_EXERCISE OBJECTIVE:_ Every line below that includes "công" counts toward the total. Report that total alone.

(MATERIAL FOR THIS EXERCISE Opens)

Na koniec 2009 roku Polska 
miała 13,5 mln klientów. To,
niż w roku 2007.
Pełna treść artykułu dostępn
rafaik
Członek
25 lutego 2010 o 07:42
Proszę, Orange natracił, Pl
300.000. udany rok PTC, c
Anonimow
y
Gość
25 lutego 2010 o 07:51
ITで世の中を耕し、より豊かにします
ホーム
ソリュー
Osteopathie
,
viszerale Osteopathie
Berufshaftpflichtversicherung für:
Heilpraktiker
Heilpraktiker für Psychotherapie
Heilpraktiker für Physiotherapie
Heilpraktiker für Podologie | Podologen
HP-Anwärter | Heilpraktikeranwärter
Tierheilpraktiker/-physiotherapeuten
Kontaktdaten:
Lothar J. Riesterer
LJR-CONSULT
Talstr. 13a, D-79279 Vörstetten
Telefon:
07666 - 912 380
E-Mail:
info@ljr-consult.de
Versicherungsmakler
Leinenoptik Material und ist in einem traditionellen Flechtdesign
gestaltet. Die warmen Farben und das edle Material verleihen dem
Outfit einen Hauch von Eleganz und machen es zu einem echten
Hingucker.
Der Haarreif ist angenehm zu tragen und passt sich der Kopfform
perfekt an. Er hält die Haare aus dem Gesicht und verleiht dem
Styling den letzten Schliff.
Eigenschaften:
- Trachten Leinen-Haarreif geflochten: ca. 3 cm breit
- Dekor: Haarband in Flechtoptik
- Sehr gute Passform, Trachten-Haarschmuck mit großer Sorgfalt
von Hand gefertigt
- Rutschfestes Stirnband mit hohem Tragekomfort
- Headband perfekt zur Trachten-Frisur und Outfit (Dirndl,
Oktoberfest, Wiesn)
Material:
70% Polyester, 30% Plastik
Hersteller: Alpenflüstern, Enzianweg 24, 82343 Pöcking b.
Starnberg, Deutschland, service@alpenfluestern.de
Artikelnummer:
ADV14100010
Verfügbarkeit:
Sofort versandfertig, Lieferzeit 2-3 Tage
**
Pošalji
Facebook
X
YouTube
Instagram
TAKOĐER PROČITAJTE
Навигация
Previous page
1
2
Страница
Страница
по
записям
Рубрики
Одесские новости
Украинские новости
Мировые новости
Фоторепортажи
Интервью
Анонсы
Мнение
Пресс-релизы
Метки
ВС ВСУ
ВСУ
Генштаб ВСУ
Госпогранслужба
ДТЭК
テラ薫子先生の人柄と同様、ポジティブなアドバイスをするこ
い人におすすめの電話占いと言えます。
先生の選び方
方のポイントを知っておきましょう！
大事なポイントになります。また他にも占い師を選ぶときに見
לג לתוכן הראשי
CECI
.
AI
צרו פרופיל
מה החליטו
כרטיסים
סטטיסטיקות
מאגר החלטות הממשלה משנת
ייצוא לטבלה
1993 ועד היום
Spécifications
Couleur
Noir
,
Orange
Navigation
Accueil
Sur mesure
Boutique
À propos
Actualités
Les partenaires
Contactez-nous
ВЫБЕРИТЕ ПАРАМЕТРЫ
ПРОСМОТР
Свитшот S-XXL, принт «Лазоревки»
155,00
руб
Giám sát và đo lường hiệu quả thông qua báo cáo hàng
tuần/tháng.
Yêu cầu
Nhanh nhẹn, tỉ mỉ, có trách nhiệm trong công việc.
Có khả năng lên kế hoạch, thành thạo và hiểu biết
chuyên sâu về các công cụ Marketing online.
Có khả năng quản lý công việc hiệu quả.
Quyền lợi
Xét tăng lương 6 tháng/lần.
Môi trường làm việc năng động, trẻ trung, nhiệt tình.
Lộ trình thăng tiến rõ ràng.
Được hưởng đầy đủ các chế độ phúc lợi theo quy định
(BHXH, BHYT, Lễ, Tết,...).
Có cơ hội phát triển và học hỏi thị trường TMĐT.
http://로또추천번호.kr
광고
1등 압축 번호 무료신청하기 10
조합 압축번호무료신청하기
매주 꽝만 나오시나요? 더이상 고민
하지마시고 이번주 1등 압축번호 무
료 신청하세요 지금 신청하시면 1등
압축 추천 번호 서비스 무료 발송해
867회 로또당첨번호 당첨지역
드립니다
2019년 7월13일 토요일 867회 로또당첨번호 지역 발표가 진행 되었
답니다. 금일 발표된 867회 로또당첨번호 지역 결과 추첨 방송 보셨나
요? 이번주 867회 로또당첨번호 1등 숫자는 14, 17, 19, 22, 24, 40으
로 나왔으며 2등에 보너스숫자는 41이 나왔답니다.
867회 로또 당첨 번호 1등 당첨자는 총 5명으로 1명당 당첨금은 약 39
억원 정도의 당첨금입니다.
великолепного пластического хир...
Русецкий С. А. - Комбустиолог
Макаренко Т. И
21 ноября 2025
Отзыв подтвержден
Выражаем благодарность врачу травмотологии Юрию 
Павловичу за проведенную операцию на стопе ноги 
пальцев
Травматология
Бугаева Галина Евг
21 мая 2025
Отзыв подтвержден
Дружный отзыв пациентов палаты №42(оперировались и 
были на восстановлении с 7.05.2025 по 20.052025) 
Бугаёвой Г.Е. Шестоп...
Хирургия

(MATERIAL FOR THIS EXERCISE Closes)

_WORKED SOLUTION:_ 3